A Simple Voltage Regulator +22V -22V by TIP3055,TIP2955
The TIP2955/TIP3055 transistors should be satisfactory for a power supply feeding a single amplifier. If two amplifiers are to be fed from a single power supply, these transistors should be changed to higher power devices such as the MJ2955/2N3055. Adequate heat-sinking must be provided for whichever transistors are used.
R9 and R10 can be replaced with a 10k preset potentiometer (or a 5k potentiometer in series with a 5k6 fixed resistor) to provide adjustment of the output voltage.
As with the capacitance multiplier circuit, Q2 and Q4 can be changed to a complimentary feedback pair arrangement, if required, to allow the use 2N3055s as the pass device in both halves of the supply (see the capacitance multiplier page for details). If this done, R9 and R10 must be made variable to allow the supply rails to be set to equal (but opposite) voltages.
Zener diodes of a different voltage rating can be used for ZD1 and ZD2, but the value of R9 and R10 will need to be adjusted to maintain the +/-22V output.

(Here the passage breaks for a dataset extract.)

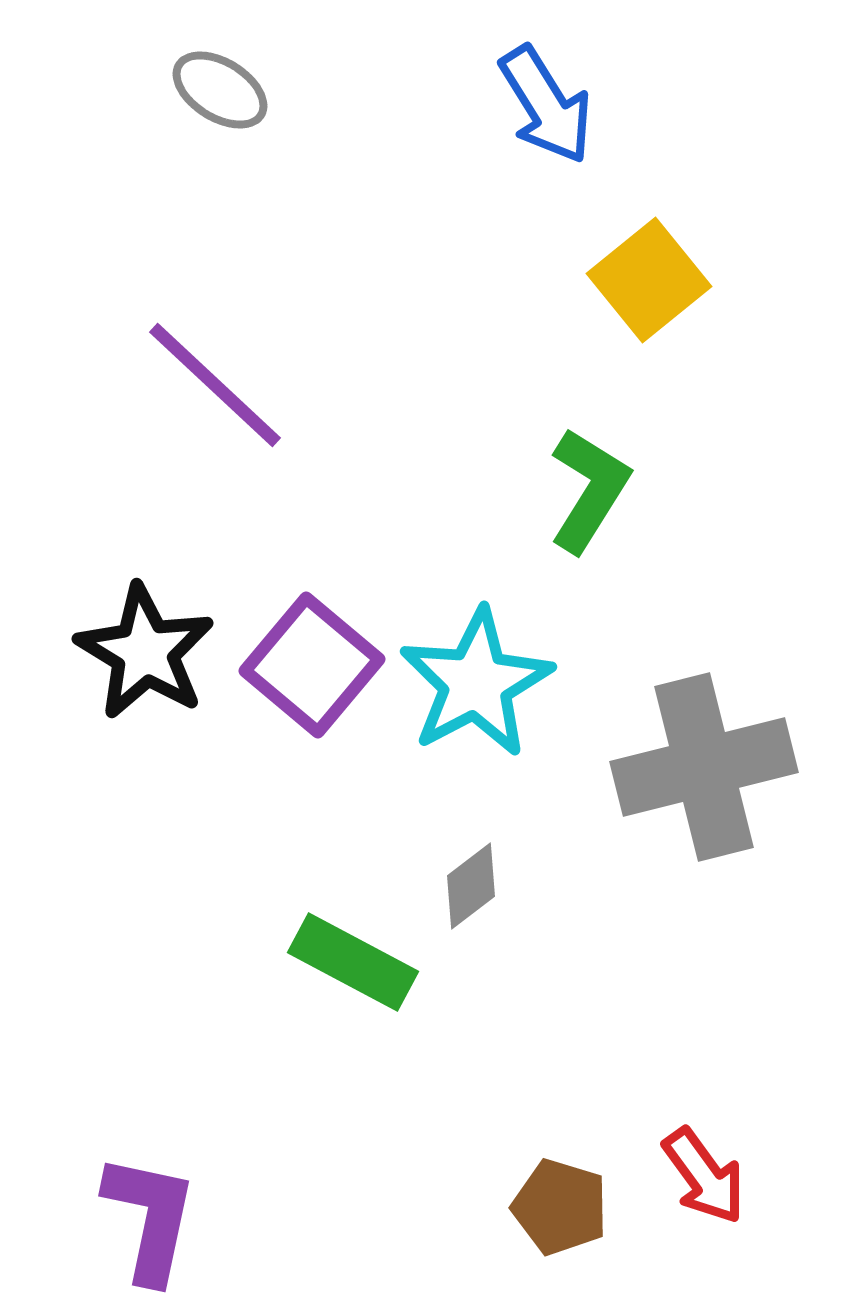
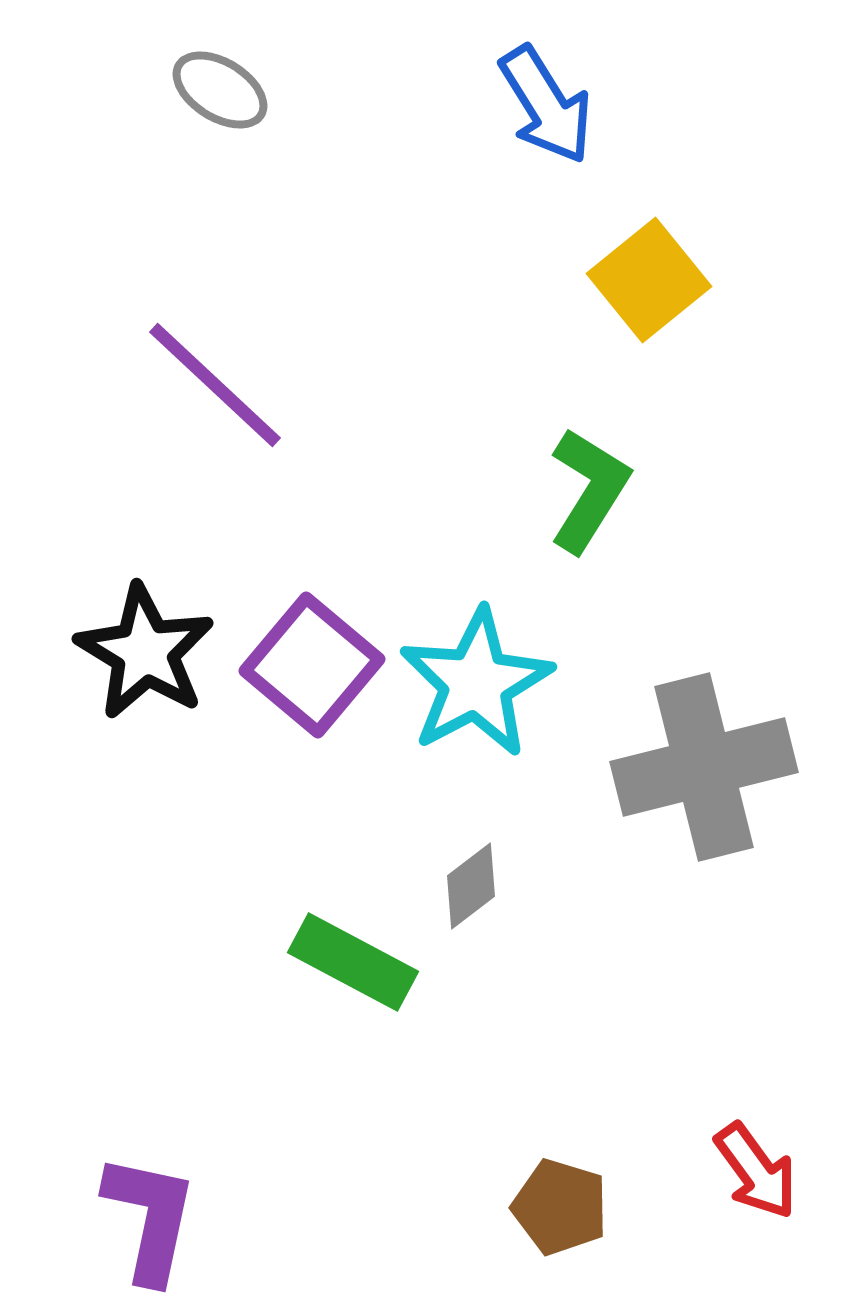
red arrow: moved 52 px right, 5 px up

For different output voltages or a different Zener diode voltage, the output voltage can be calculated from the following equations:
+VOUT = ((R7 + R9) / R9) * (VZ + 0.6)
–VOUT = ((R8 + R10) / R10) * (VZ + 0.6)
where +VOUT and VOUT are the required supply rail voltages and VZ is the Zener voltage.
Read More Source:http://www.tcaas.btinternet.co.uk/jlhvoltreg.htm
Thank you.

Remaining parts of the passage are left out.